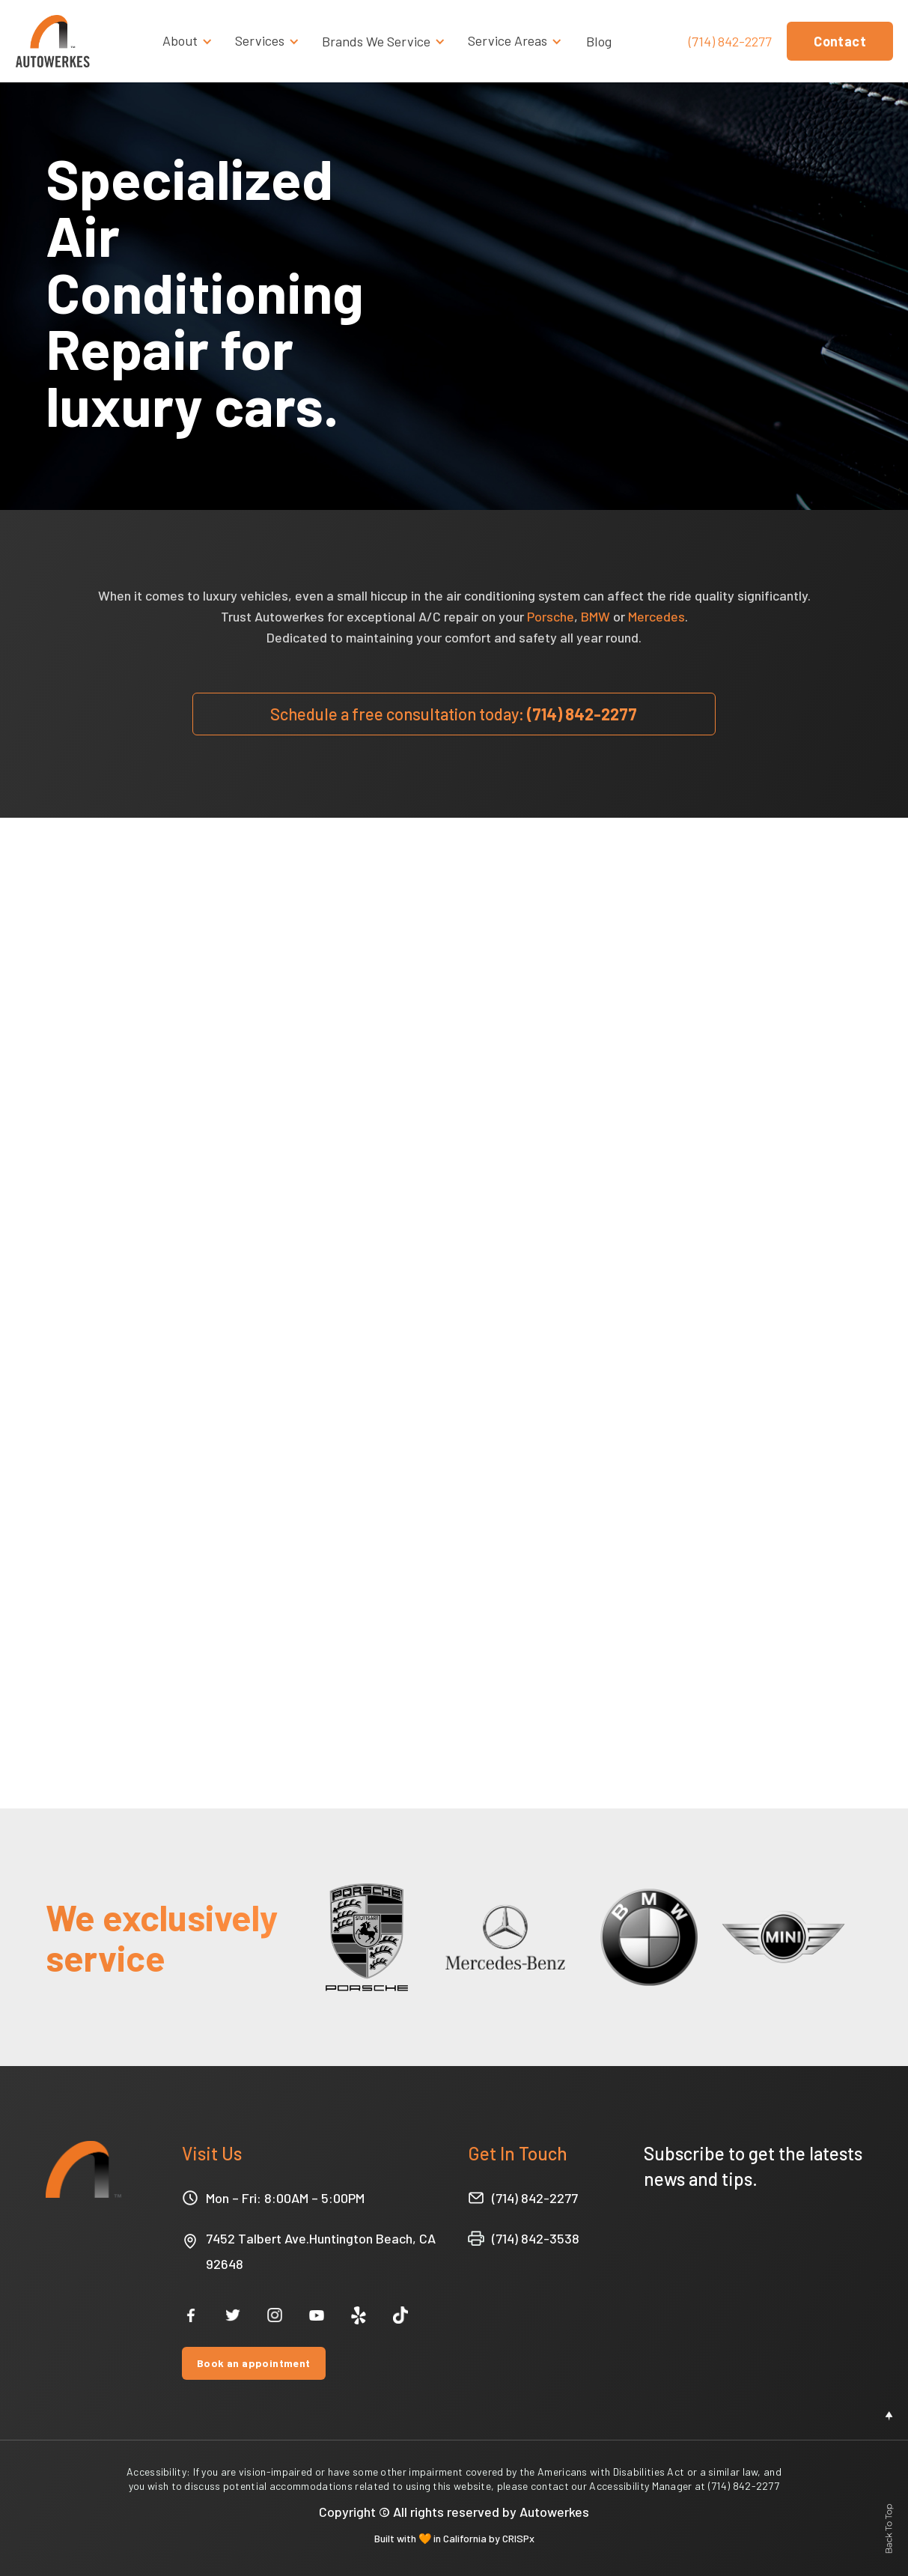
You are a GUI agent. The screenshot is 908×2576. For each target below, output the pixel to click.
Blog (599, 41)
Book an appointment (254, 2363)
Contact (840, 41)
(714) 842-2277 (730, 41)
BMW (595, 616)
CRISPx (518, 2538)
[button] (191, 41)
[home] (52, 41)
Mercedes (656, 616)
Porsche (550, 616)
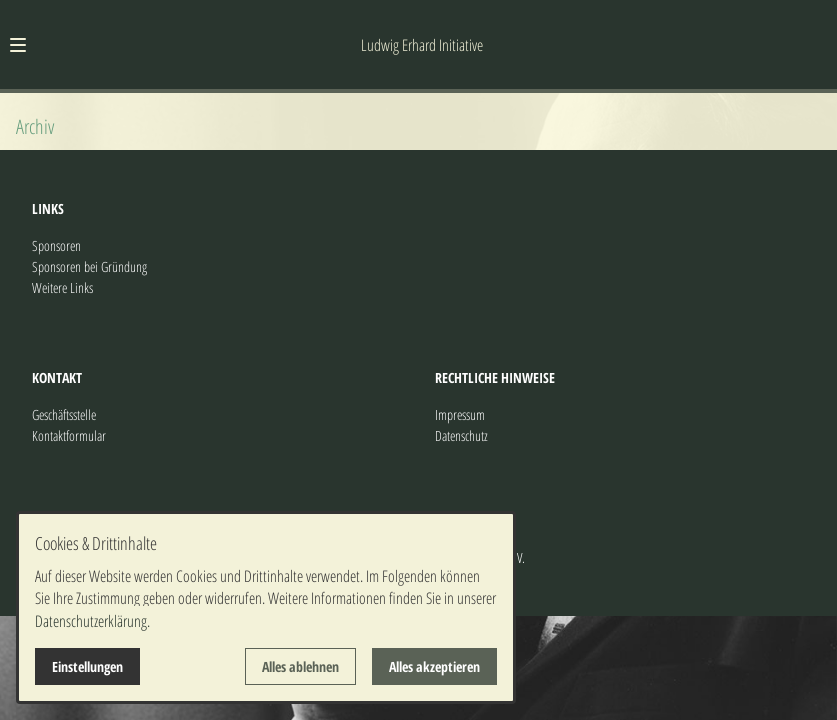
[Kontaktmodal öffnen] (813, 24)
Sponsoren (56, 245)
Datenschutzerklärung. (92, 621)
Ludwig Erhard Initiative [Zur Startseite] (422, 45)
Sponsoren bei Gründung (89, 266)
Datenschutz (461, 435)
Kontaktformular (69, 435)
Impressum (460, 414)
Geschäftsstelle (64, 414)
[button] (18, 45)
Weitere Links (62, 287)
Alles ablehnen (300, 666)
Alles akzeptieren (434, 666)
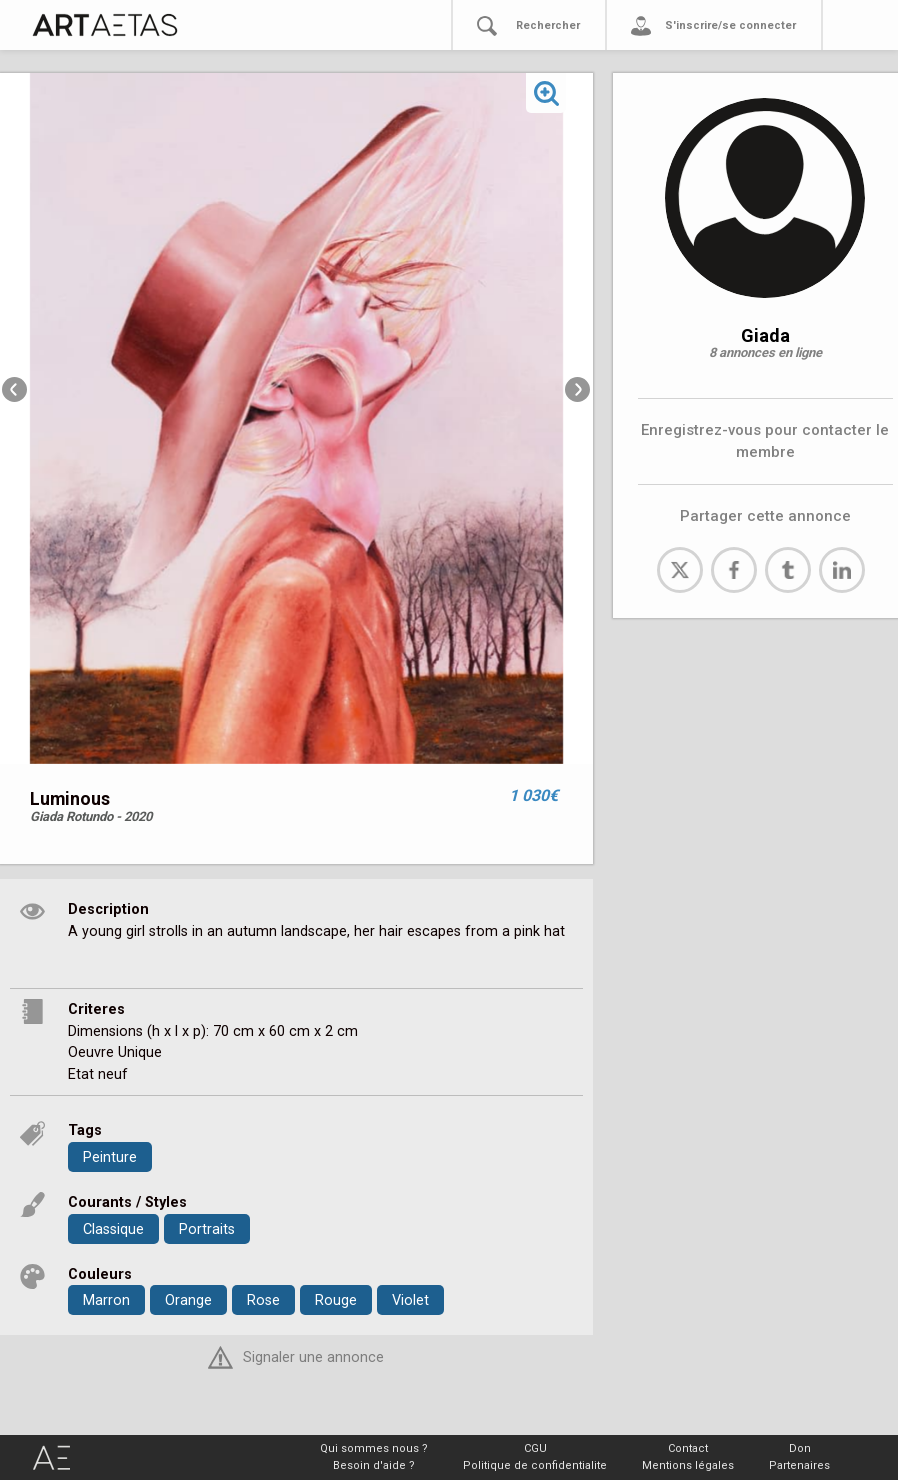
+--
### EXERCISE PROMPT
Only the pictures should be left out; the rest of the material above must be repeated exactly.

### RESULT OF THE EXERCISE
You are a GUI agent. The screenshot is 908×2576. For each target below, output the pixel to click.
Blog (599, 41)
Book an appointment (254, 2363)
Contact (840, 41)
(714) 842-2277 (730, 41)
BMW (595, 616)
CRISPx (518, 2538)
[button] (191, 41)
[home] (52, 41)
Mercedes (656, 616)
Porsche (550, 616)
[Kontaktmodal öffnen] (813, 24)
Sponsoren (56, 245)
Datenschutzerklärung. (92, 621)
Ludwig Erhard Initiative [Zur Startseite] (422, 45)
Sponsoren bei Gründung (89, 266)
Datenschutz (461, 435)
Kontaktformular (69, 435)
Impressum (460, 414)
Geschäftsstelle (64, 414)
[button] (18, 45)
Weitere Links (62, 287)
Alles ablehnen (300, 666)
Alles akzeptieren (434, 666)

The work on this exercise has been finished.